Book review: Remedies before the International Court of Justice. A Systemic Analysis

(Victor Stoica, Cambridge University Press, 2021, 288 pages)

Elena LAZĂR[1]

Faculty of Law, University of Bucharest

      Victor Stoica is an Assistant Lecturer of Public International Law, International Organizations and International Relations at the Law Faculty of the University of Bucharest.

       International lawyers, diplomats, researchers and students will appreciate this book.

       The book is among the first that systematically studies the remedies of international law as applied by the International Court of Justice, in depth. It provides a careful mapping of the cases of the Permanent Court of International Justice and the International Court of Justice. Further, the book is among the first that studies not only the judgments of the International Court of Justice, but also the interpretation that states have towards the remedies of international law, through their pleadings. As such, in my view, the book is of a high degree of originality.

       The book contrasts the theoretical controversies regarding the remedies of international law with a complete survey of the large set of cases that have been submitted before the Permanent Court of International Justice and the International Court of Justice.

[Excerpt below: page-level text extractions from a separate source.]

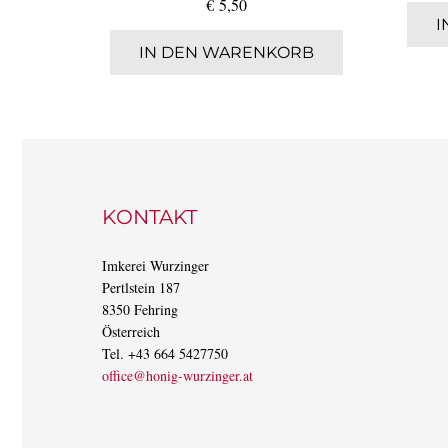
€
5,50
RB
I
IN DEN WARENKORB
KONTAKT
Imkerei Wurzinger
Pertlstein 187
8350 Fehring
Österreich
Tel. +43 664 5427750
office@honig-wurzinger.at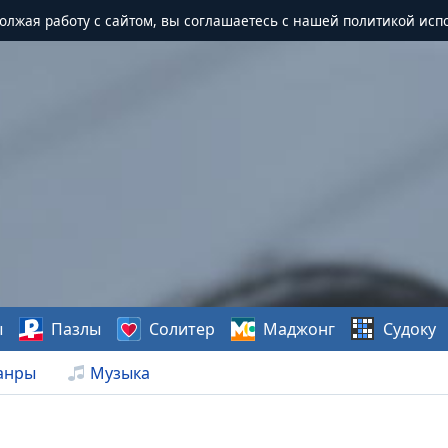
должая работу с сайтом, вы соглашаетесь с нашей политикой исп
ы
Пазлы
Солитер
Маджонг
Судоку
анры
Музыка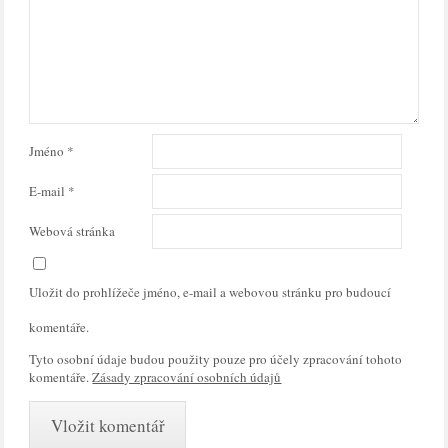
Jméno
*
E-mail
*
Webová stránka
Uložit do prohlížeče jméno, e-mail a webovou stránku pro budoucí
komentáře.
Tyto osobní údaje budou použity pouze pro účely zpracování tohoto
komentáře.
Zásady zpracování osobních údajů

       Contrary to the theoretical perspectives and controversies, the International Court of Justice applies most remedies of international law differently. In line with this theory, one discrepancy between the general view under international law and the specific perspective of the Court is restitution in kind, which, before the International Court of Justice, is rarely requested and granted, even if it is generally considered as being the primary remedy of international law, as provided by the International Law Commission through the Articles on Responsibility of States for Internationally Wrongful Acts. Another such example is the underestimation of declaratory relief, this remedy being the norm before the International Court of Justice.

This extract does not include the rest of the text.